A l’arrivée du train, il y a les pancartes des taxis. Une pour Dominique A, une pour François & the Atlas Mountain. Une pour Camille aussi. Qui arrive cachée sous une capuche. Qui dit timidement bonjour.
Il y a un monde entre ce moment et celui d’après, entre la personne privée et le personnage public, tout de poésie et de décalage quelques heures plus tard: une ampoule suspendue parcourt la scène au gré de ses inspirations, imprimant successivement ombres et lumières sur le fond de scène. Les instruments ne sont pas amplifiés, des micros d’ambiance saisissent simplement les contours des mélodies.
Retour aux taxis. Il n’y a pas de pancarte pour moi. La pluie m’invite à faire comme si. Le chauffeur me parle de crise, d’essence et de politique. Il prend des raccourcis. Géographiques et rhétoriques. J’acquiesce.
A l’auditorium, coeur battant du festival, les captations télévisuelles privatisent l’espace disponible. Les six de Dionysos jouent le jeu. Mathias, chanteur du groupe, parle beaucoup. Blague un peu. Babeth, la violoniste, complète parfois. Les autres sourient ou regardent ailleurs. Quelques heures plus tard, le groupe présente sa nouvelle création: le bird n’ Roll, mélange de rock n’roll pionnier et de choeurs chants d’oiseaux. Le guitariste joue avec une perceuse. Pour de vrai. C’est drôle. C’est rythmé. C’est gourmand.

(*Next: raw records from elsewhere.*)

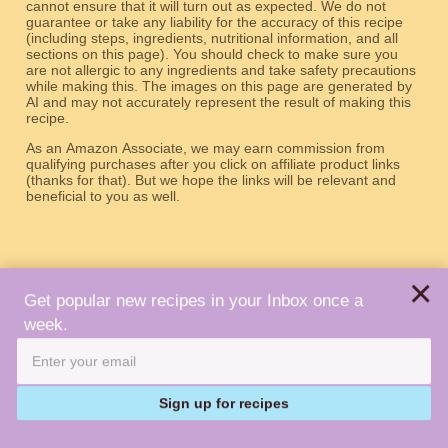
cannot ensure that it will turn out as expected. We do not
guarantee or take any liability for the accuracy of this recipe
(including steps, ingredients, nutritional information, and all
sections on this page). You should check to make sure you
are not allergic to any ingredients and take safety precautions
while making this. The images on this page are generated by
AI and may not accurately represent the result of making this
recipe.
As an Amazon Associate, we may earn commission from
qualifying purchases after you click on affiliate product links
(thanks for that). But we hope the links will be relevant and
beneficial to you as well.
×
Get popular new recipes in your Inbox once a
week.
About
Terms
Privacy
Contact
Copyright © 2026 Robot Recipes. All Rights Reserved.
Sign up for recipes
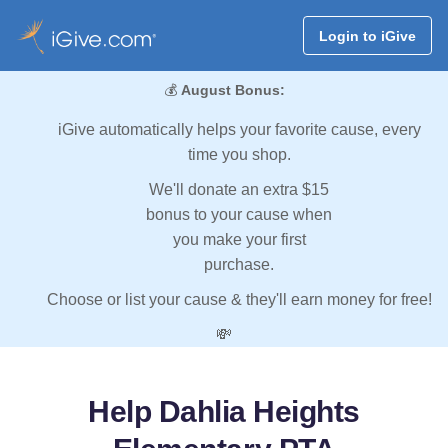
Login to iGive
💰
August Bonus:
iGive automatically helps your favorite cause, every
time you shop.
We'll donate an extra $15
bonus to your cause when
you make your first
purchase.
Choose or list your cause & they'll earn money for free!
💸
Help Dahlia Heights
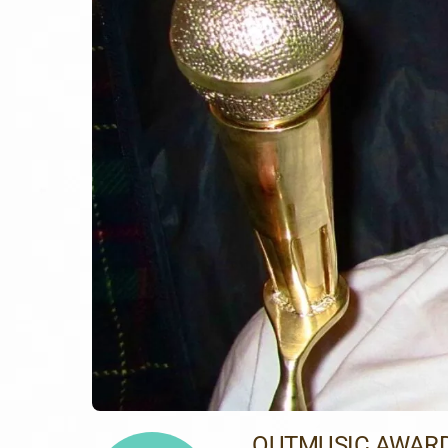
OUTMUSIC AWARD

Dominique A avait son affichette à la gare. Il a aussi sa conférence de presse. Il sourit aux questions posées, coupe parfois les journalistes, se moque gentiment.
- Vous qui êtes modeste et discret… .
- Ah non pas du tout, vous devez vous tromper.
- Les 20 ans de l’album la Fossette, vous aviez prévu de le fêter ?
- Oui, en fait je prépare les 20 ans depuis 20 ans. Je me disais: « Ah putain les 20 ans ».
Il présente le soir même son nouvel album en configuration élargie. Cinq musiciens et un quintette à vent. Il parle de l’influence du dernier album de Midlake. Dehors il pleut toujours.
Quelques mètres plus loin, Mina Tindle ouvre timidement la scène de l’auditorium. Pop sucre lent et arpèges de fête foraine. Comme s’il fallait commencer doucement. Le public est réceptif. Emue, elle pleure un peu. Puis se reprend.
En salle de presse, on présente la création-hommage autour de Lhasa. Arthur H se frotte les yeux, Patrick Watson boit de l’eau. Chacun se présente. Emily Loizeau rougit de ne pas avoir connu Lhasa. Trois des soeurs de Lhasa sont présentes, impressionnées. Sûrement émues. L’une d’elles retient ses larmes en parlant. En contrechamp, les téléphones sonnent, des journalistes consultent leurs textos. Le cynisme en attendant que la pluie s’arrête.
Mais elle ne s’arrête pas. La résignation s’installe. Le groupe François & the Atlas Mountain également. Invitation au voyage, mélancolie de fin d’adolescence et rythmiques afro-tribales. La jeunesse est assumée. On peut chanter d’une voix nasillarde et en français. On peut jouer pieds nus et en short. On peut lancer des chorégraphies sommaires, genre boys band de la fin des années 90. Le groupe décomplexe, un peu, la chanson française. Comme a pu le faire, à une autre époque, Dominique A. Qui leur succède. Simple, intense et possédé. Comme à son habitude.